Defiant world chess head says ‘revolution’ to oust him has failed

FIDE President Ilyumzhinov gestures during news briefing in Moscow

By Andrew Osborn

MOSCOW (Reuters) – The president of world chess’s governing body said on Wednesday that an attempted “revolution” to oust him by falsely announcing his resignation had failed, and that he would serve out his full term and might even stand for re-election.

Russia’s Kirsan Ilyumzhinov — a millionaire businessman and ex-politician who once said he had been abducted by aliens — has headed FIDE, chess’s governing body, for the last 22 years, flying around the world to promote chess.

But since Monday, after a weekend meeting in Greece of FIDE’s presidential board, Ilyumzhinov has been embroiled in a surreal power struggle with his organization’s secretariat.

A statement announcing he had resigned appeared on FIDE’s website on Monday. A letter from Ilyumzhinov saying that was “untrue” appeared on the same site on Tuesday along with a separate letter from Nigel Freeman, FIDE’s executive director, contradicting him and saying he had repeatedly declared he was quitting.

Chess and politics are no strangers. Cold War rivalry gave a special edge to the 1972 world championship, in which American Bobby Fischer beat Russian Boris Spassky, and the 1978 contest between Anatoly Karpov and Viktor Korchnoi pitted the golden boy of Soviet chess against a dissident who defected to the West.

In the 1990s, FIDE witnessed a major rebellion when then-champion Garry Kasparov accused it of corruption and set up a breakaway body.

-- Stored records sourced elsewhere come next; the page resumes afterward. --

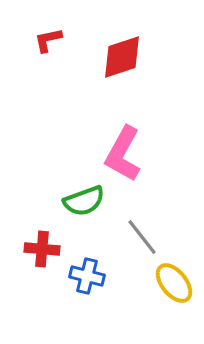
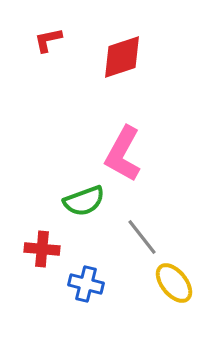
blue cross: moved 1 px left, 8 px down
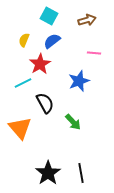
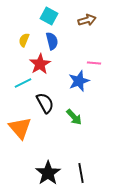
blue semicircle: rotated 114 degrees clockwise
pink line: moved 10 px down
green arrow: moved 1 px right, 5 px up
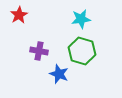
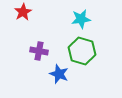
red star: moved 4 px right, 3 px up
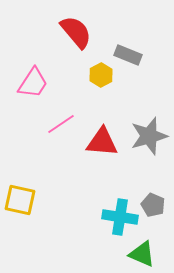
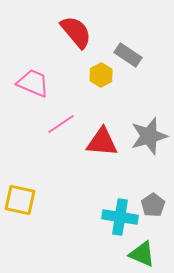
gray rectangle: rotated 12 degrees clockwise
pink trapezoid: rotated 100 degrees counterclockwise
gray pentagon: rotated 15 degrees clockwise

But even by FIDE standards, the current machinations are unusual.

Ilyumzhinov, 54, who has in the past beaten chess greats such as Karpov and Kasparov to win a slew of FIDE presidential elections, told a news conference in Moscow he had defeated an attempt at political intriguing and remained in charge of world chess.

“I didn’t sign any resignation announcement or hand one over. I’m the current president,” he said, adding that the matter of his possible resignation had come up in informal discussions but that he had made clear he did not think he should go unless there was proof he was at fault in some way.

Ilyumzhinov, who has stirred controversy in the West by meeting strongmen leaders such as Libya’s late Muammar Gaddafi, said that FIDE officials who had announced his resignation had been “economical with the truth” and likened what had happened to “a revolution to seize the telegraph office.”

When asked if there had been an attempted coup against him, he said: “Yes.”

Freeman, FIDE’s executive director, did not immediately respond to a request to respond to Ilyumzhinov’s comments.

In his letter on the organization’s web site he said Ilyumzhinov had definitely resigned and that an extraordinary presidential board meeting would be held on April 10 to discuss the matter.

“During the presidential board meeting in Athens, you several times threatened to resign and at the end of the meeting, three times you repeated ‘I resign’ before leaving the room,” Freeman wrote.

Ilyumzhinov was placed under U.S. sanctions in November 2015 after Washington accused him of helping the Syrian government. The chess enthusiast has met Syrian President Bashar al-Assad, but denies the U.S. accusations.

He said on Wednesday he intended to serve out his full term as FIDE president and would decide next year whether to run for re-election in September 2018.